> _Your objective_: Give again the lines of the data from its first line through the line with "Informativa 4 de Noviembre 2019". Change nothing.

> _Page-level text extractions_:
----------------

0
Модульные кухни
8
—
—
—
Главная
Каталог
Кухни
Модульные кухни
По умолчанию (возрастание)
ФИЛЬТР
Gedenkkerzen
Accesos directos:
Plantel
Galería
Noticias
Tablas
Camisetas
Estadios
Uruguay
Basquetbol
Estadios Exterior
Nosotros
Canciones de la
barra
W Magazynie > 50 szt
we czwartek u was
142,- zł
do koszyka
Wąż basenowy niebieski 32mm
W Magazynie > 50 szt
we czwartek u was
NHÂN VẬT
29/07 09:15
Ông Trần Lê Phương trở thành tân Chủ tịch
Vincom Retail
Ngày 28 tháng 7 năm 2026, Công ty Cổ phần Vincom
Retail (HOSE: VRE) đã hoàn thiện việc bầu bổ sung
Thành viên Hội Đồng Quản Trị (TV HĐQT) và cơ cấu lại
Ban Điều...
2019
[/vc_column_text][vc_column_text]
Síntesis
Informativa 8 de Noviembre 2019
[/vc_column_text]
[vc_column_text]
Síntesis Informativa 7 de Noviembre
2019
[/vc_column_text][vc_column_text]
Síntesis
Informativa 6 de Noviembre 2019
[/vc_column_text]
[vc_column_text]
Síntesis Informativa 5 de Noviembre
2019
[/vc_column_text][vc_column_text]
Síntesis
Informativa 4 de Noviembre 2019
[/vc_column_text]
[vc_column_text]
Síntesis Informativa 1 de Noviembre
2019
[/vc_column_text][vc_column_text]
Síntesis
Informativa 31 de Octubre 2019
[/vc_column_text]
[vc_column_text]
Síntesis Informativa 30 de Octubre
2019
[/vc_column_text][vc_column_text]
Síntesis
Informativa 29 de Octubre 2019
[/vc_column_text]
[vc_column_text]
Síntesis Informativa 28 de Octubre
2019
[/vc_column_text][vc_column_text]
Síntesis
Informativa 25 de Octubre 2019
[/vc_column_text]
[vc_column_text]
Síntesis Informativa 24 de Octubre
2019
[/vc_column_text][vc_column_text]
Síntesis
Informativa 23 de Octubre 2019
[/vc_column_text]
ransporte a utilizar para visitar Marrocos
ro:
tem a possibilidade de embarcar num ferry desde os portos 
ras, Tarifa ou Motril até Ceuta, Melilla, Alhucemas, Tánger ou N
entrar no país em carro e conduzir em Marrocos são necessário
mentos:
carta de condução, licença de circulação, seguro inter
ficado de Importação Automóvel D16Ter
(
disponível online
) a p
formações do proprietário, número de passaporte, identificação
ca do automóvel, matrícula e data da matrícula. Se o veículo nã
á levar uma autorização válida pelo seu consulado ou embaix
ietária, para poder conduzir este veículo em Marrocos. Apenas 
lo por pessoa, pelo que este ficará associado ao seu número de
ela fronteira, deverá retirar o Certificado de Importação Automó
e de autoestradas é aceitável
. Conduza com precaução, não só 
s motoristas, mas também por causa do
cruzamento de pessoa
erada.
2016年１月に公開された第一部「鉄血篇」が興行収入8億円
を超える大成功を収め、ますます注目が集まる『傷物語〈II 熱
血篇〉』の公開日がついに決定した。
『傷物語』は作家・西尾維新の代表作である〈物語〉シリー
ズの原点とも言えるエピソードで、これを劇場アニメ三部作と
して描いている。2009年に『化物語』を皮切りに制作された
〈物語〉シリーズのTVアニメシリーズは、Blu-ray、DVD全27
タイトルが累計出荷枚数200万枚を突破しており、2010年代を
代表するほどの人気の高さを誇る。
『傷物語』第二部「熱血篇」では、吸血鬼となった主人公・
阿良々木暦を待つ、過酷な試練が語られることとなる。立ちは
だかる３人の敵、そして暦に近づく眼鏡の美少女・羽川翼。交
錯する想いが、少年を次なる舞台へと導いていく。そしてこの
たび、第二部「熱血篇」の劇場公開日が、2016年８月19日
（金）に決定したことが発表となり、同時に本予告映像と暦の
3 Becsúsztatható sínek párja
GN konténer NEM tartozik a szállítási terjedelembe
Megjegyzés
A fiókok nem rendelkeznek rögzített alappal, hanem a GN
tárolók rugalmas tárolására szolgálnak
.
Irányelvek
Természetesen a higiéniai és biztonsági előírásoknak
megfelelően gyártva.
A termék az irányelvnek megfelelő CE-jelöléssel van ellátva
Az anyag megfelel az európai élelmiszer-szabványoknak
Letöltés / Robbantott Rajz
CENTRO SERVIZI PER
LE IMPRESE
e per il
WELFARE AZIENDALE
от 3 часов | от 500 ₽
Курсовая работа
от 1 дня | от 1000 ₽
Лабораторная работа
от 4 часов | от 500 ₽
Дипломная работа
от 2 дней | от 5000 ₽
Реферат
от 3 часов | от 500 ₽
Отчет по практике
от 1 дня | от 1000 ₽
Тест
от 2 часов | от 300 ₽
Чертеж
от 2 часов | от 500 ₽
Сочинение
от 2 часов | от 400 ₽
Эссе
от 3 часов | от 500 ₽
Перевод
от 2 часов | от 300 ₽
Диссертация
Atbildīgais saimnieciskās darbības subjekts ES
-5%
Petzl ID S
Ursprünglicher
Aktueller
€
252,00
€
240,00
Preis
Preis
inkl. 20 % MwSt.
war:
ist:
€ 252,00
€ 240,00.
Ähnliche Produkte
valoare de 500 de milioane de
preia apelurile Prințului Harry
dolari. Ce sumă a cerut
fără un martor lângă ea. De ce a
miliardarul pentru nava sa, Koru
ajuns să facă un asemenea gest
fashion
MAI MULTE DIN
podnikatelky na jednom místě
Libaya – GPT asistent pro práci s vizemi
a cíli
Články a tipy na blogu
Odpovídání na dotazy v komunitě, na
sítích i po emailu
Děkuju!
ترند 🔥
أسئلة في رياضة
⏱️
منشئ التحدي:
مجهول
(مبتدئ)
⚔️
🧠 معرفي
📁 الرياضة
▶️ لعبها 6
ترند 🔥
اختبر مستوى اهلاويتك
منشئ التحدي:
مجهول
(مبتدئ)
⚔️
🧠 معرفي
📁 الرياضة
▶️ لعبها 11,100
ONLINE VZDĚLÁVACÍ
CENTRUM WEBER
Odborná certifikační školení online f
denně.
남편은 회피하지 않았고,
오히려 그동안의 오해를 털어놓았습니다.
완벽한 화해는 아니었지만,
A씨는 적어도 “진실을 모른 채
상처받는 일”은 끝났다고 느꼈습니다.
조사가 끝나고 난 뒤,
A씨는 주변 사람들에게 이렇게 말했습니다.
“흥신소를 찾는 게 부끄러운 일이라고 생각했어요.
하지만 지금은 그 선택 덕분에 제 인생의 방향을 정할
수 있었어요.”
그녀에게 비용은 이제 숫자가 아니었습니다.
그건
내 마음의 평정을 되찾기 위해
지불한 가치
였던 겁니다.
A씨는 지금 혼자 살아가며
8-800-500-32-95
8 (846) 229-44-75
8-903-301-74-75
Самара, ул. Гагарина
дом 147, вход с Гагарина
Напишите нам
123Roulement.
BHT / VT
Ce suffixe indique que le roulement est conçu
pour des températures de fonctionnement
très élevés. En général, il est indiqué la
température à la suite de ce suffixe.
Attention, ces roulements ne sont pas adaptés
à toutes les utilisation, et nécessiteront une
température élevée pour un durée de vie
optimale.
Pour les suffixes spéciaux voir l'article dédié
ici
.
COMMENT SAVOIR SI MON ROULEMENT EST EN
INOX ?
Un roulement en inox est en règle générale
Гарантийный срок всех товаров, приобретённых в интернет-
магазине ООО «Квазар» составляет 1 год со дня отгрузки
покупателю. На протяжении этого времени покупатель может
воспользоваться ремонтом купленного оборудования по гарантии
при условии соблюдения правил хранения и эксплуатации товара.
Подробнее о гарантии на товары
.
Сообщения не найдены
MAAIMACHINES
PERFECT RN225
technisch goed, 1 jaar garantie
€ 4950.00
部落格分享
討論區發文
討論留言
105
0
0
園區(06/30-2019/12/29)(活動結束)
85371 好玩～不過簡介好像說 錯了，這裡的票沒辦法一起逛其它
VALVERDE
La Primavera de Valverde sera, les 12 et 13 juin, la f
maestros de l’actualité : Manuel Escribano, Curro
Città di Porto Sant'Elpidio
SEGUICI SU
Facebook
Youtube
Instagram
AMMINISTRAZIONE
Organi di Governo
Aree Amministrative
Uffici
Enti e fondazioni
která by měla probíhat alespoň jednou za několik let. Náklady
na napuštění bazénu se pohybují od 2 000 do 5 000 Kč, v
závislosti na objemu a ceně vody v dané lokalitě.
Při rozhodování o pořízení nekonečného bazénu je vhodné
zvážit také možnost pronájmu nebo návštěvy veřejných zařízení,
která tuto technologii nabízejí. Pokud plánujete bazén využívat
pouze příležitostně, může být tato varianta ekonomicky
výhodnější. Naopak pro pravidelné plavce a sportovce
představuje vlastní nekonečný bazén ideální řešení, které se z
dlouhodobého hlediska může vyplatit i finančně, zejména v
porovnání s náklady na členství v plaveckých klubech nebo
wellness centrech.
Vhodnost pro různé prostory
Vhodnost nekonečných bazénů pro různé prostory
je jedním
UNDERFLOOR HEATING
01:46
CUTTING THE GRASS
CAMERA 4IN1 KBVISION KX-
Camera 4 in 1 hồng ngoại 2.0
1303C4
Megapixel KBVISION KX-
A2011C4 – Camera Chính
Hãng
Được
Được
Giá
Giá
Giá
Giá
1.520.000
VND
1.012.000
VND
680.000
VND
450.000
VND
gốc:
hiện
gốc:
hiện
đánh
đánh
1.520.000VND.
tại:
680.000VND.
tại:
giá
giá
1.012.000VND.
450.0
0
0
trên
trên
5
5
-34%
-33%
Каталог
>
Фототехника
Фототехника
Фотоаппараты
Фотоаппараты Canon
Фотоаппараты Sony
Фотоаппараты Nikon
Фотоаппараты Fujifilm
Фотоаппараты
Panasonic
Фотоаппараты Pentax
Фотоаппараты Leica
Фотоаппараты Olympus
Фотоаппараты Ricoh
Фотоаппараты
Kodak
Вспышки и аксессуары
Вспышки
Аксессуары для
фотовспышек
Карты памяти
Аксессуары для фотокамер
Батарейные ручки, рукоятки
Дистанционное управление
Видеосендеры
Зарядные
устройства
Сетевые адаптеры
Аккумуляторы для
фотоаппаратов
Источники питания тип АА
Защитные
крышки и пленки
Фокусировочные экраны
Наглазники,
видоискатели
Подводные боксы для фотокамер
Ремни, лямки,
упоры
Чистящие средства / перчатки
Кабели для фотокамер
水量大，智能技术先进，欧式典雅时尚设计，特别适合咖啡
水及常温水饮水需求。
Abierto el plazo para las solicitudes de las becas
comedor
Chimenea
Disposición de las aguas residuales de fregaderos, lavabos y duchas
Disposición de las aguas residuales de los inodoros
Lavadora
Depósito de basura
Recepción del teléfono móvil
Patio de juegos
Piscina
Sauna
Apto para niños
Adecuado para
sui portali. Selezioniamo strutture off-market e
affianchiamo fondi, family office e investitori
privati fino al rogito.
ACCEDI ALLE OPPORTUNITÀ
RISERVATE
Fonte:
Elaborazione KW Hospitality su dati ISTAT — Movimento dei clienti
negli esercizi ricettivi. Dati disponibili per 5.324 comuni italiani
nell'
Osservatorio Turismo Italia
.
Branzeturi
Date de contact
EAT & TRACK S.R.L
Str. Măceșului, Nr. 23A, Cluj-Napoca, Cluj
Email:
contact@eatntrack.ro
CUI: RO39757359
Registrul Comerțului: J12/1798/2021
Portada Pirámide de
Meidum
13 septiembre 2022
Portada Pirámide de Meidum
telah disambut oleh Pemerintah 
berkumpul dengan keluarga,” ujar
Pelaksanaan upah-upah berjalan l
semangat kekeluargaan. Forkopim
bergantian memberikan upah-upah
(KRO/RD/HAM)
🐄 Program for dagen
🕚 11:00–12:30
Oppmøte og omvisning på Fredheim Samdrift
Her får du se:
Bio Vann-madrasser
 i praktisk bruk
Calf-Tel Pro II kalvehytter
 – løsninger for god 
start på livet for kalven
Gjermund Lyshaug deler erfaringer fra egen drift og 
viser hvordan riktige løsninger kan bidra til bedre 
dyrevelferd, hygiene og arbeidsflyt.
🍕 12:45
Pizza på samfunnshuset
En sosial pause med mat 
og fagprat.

----------------

> _Completed task_:
0
Модульные кухни
8
—
—
—
Главная
Каталог
Кухни
Модульные кухни
По умолчанию (возрастание)
ФИЛЬТР
Gedenkkerzen
Accesos directos:
Plantel
Galería
Noticias
Tablas
Camisetas
Estadios
Uruguay
Basquetbol
Estadios Exterior
Nosotros
Canciones de la
barra
W Magazynie > 50 szt
we czwartek u was
142,- zł
do koszyka
Wąż basenowy niebieski 32mm
W Magazynie > 50 szt
we czwartek u was
NHÂN VẬT
29/07 09:15
Ông Trần Lê Phương trở thành tân Chủ tịch
Vincom Retail
Ngày 28 tháng 7 năm 2026, Công ty Cổ phần Vincom
Retail (HOSE: VRE) đã hoàn thiện việc bầu bổ sung
Thành viên Hội Đồng Quản Trị (TV HĐQT) và cơ cấu lại
Ban Điều...
2019
[/vc_column_text][vc_column_text]
Síntesis
Informativa 8 de Noviembre 2019
[/vc_column_text]
[vc_column_text]
Síntesis Informativa 7 de Noviembre
2019
[/vc_column_text][vc_column_text]
Síntesis
Informativa 6 de Noviembre 2019
[/vc_column_text]
[vc_column_text]
Síntesis Informativa 5 de Noviembre
2019
[/vc_column_text][vc_column_text]
Síntesis
Informativa 4 de Noviembre 2019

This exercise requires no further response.